Yamaha's motorcycle and instrument designers trade jobs

Yamaha's motorcycle designers have created some musical instruments, while the instrument designers have created vehicles.

yamaha01.jpg
Yamaha

When you do something every day -- when you know your field inside and out -- you become very, very good at it. But sometimes it takes someone with fresh eyes to see the strange and wild possibilities.

In a very unusual event called "Project AH A MAY" ("Yamaha" in reverse) created for the Biennale Internationale Design Saint-Etienne 2015, Yamaha let its famed motorcycle and musical instrument divisions switch jobs, with no restrictions on what they could design.

"The design divisions of the two Yamahas exchanged their design fields, and, without any constraints related to production or commercialization, created designs according to each Yamaha's method and way of thinking," the company wrote on the project web page.

"These two Yamahas went about designing these products with the understanding that their products would be mirror images of one another. The goal of this project is for the designers to stimulate each other's imaginations and seek to create products that embodied their shared image of Yamaha."

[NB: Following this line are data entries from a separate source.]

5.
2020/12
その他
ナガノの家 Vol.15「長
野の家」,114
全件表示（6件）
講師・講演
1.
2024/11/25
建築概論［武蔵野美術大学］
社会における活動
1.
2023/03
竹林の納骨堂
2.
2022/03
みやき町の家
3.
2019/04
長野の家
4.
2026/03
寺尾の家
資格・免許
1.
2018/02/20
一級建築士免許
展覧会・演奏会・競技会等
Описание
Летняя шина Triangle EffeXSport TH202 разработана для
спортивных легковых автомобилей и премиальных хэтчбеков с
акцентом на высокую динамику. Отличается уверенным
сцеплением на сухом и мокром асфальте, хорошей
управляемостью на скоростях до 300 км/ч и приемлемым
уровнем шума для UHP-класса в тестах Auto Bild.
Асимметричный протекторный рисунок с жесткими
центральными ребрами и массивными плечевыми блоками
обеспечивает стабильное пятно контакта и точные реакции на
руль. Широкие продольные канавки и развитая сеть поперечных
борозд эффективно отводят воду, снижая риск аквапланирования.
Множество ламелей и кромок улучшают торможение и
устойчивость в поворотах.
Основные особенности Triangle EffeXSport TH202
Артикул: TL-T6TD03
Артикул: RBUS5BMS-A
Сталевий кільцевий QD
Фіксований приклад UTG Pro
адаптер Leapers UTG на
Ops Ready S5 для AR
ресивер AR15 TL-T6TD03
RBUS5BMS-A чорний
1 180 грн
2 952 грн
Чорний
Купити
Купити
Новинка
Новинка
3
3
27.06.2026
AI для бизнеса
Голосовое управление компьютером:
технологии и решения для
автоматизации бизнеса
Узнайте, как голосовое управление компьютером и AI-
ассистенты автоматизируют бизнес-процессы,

The two teams each created two things -- two musical instruments for the motorcycle division (Design Centre Yamaha Motor Co.) and two vehicles for the musical instrument division (Design Laboratory Yamaha Corporation).

Fujin: God of the Wind is a two-person marimba -- although it bears more of a resemblance to a glockenspiel, with its wooden keys -- that rotates on a frame, with a section of resonating pipes in front, designed to echo a two-person motorcycle.

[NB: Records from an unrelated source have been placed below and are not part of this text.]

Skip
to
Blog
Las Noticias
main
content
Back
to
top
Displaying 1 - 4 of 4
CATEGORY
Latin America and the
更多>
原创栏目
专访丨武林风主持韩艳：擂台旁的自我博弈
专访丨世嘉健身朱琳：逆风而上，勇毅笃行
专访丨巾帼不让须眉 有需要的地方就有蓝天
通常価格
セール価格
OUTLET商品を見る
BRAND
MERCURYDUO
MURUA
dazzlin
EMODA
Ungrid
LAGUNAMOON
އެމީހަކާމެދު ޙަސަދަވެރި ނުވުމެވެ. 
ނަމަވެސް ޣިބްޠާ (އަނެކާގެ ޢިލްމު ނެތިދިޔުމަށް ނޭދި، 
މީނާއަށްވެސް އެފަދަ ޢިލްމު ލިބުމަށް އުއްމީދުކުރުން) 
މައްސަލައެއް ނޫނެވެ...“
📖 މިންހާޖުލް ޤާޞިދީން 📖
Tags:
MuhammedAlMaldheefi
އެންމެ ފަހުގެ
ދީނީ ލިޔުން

"This marimba is designed for two performers and allows them to add and multiply their energy," the description reads. "The seating of the performers brings to mind the image of a two-seater motorcycle and enables the performers to enjoy the thrill of unexpected swings and gaps as they play the marimba."

Raijin: God of the Thunder, on the other hand, is a chaotic assemblage of drums and cymbals arrayed in a steel cage. Inside the array, the drummer can let loose like a storm, unleashing a barrage of rhythm.

"This design seeks to create an ideal form that will allow human beings to go beyond existing methods to express themselves," Design Centre Yamaha Motor Co. wrote. "The design resembles a globe and allows performers to let their imaginations run wild on an assortment of different kinds of drums. Energy erupts centred on the performer and creates an increasingly visually dynamic world of sound."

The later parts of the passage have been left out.